Cryptotanshinone Attenuates Oxygen-Glucose Deprivation/ Recovery-Induced Injury in an in vitro Model of Neurovascular Unit

Cryptotanshinone (CTs), an active component isolated from the root of Salvia miltiorrhiza, has been demonstrated to be effective for both myocardial and hepatic ischemia/reperfusion damage. We here established an oxygen-glucose deprivation/recovery (OGD/R) model of Neurovascular Unit (NVU) in vitro to observe the effects of CTs on cerebral ischemia/reperfusion injury (CIRI), and explore the underlying mechanisms. CTs was observed to significantly inhibit the OGD/R-induced neuronal apoptosis, and reduce the activation of Caspase-3 and poly (ADP-ribose) polymerase (PARP), as well as the increase of Bax/Bcl-2 ratio in neurons under OGD/R condition. The inhibitory effects of CTs on neuron apoptosis were associated with the blocking of the JNK and p38 MAPK signaling pathway.
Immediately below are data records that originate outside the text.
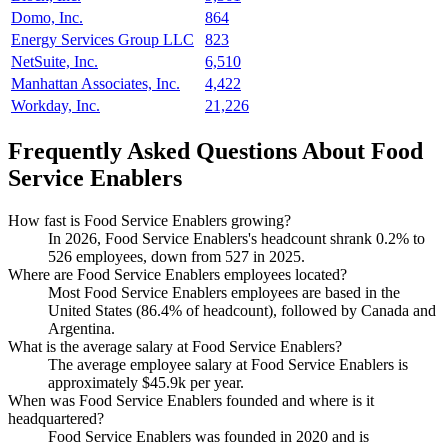
Domo, Inc.
864
Energy Services Group LLC
823
NetSuite, Inc.
6,510
Manhattan Associates, Inc.
4,422
Workday, Inc.
21,226
Frequently Asked Questions About Food
Service Enablers
How fast is Food Service Enablers growing?
In
2026
, Food Service Enablers's headcount shrank
0.2%
to
526
employees, down from
527
in
2025
.
Where are Food Service Enablers employees located?
Most Food Service Enablers employees are based in the
United States (
86.4%
of headcount), followed by Canada and
Argentina.
What is the average salary at Food Service Enablers?
The average employee salary at Food Service Enablers is
approximately
$45.9
k per year.
When was Food Service Enablers founded and where is it
headquartered?
Food Service Enablers was founded in
2020
and is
CTs also remarkably ameliorated OGD/R-induced reduction of transepithelial membrane resistance (TEER) values and the increase of transendothelial permeability coefficient (Pe) of sodium fluorescein (SF) by enhancing the expression of ZO-1, Occludin and Claudin-5 in BMECs, which might be related to the downregulation of matrix metalloprotein (MMP)-9 expression. Altogether, our data indicate that CTs has protective effects against OGD/R injure in NVU models in vitro via the amelioration of neuronal apoptosis and BBB disrupt, suggesting that CTs is a candidate medicine for CIRI.